Date: Sun, 12 Jan 1997 12:32:45 +0000
Subject: Re: Pottery: Finding versus buying clay
Finding versus buying clay: The area I live in has soil with an incredibly high clay content. I planted a tree in my backyard and dug through 3' of the toughest digging you can imagine. Then I looked at the clay, and gave it the 'turd' test. I wet it and rolled it into a long turd. It didn't break when I held it by one end. I decided what the heck. I gathered some, screened out the bigger chunks, ground it all down on a matate, and added sand for tempering (I've heard 50% to be the right amount, but I found it too much sand, about 1 part sand, 3 clay worked best. I mixed it with water to a good consistency and shaped it using hands wet with water. I made a couple of functional pots using the coil method. I fired them in the next campfire and was quite pleased with the results. I tried to replicate this on a survival trip. Every pot broke in the firing.
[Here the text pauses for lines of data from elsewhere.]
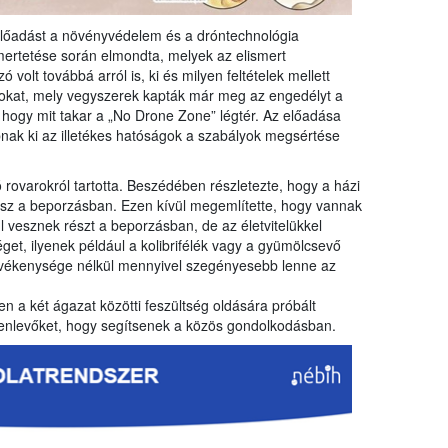
 előadást a növényvédelem és a dróntechnológia
mertetése során elmondta, melyek az elismert
volt továbbá arról is, ki és milyen feltételek mellett
kat, mely vegyszerek kapták már meg az engedélyt a
, hogy mit takar a „No Drone Zone” légtér. Az előadása
abnak ki az illetékes hatóságok a szabályok megsértése
rovarokról tartotta. Beszédében részletezte, hogy a házi
esz a beporzásban. Ezen kívül megemlítette, hogy vannak
 vesznek részt a beporzásban, de az életvitelükkel
et, ilyenek például a kolibrifélék vagy a gyümölcsevő
evékenysége nélkül mennyivel szegényesebb lenne az
n a két ágazat közötti feszültség oldására próbált
elenlevőket, hogy segítsenek a közös gondolkodásban.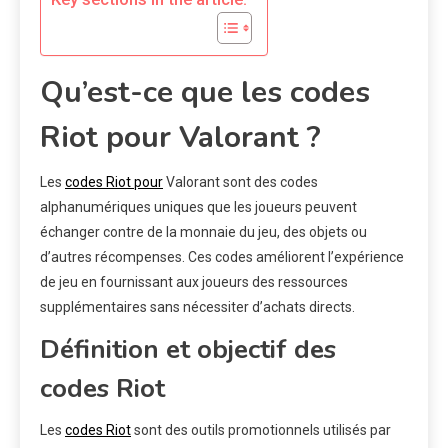
Qu’est-ce que les codes
Riot pour Valorant ?
Les
codes Riot pour
Valorant sont des codes
alphanumériques uniques que les joueurs peuvent
échanger contre de la monnaie du jeu, des objets ou
d’autres récompenses. Ces codes améliorent l’expérience
de jeu en fournissant aux joueurs des ressources
supplémentaires sans nécessiter d’achats directs.
Définition et objectif des
codes Riot
Les
codes Riot
sont des outils promotionnels utilisés par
Lesson: the pottery gods were angry? My guess is that the drying process was insufficient, and the moisture was too high in the clay when I fired it. Anyone else have any ideas?
Ben Wrote: I agree with your conjecture. One, the pottery has to be very dry before firing. Two, preheating is very important. Slowly move the dry pottery toward the fire, rotate it frequently. When you have a significant color change throughout then build your fire up on it. I like firing mine at least twice. In other words build the fire up over the pottery, let it almost die down then build the fire up again. Then, let it cool down just as slow. If convenient fish it out of the ashes the next morning. Cautions: Don't let wind hit the pot prefiring or cooling down. Don't let flame touch the pot while prefiring.
Great tips! Thanks Ben. I think I took them out of the fire in too much of a hurry, and there was a bit of a breeze. Actually, in my haste I took out one of the plates, set it on the ground, reached in with the tongs and grabbed a bowl and as I was lifting it out, dropped it on the plate and broke them both! Cheez! did I feel like an idiot. Everything I made in that batch either broke or exploded except a spoon. Live and learn. Preheating makes great sense in a situation like my first pot where it rained the whole week leading up to the firing. Thanks.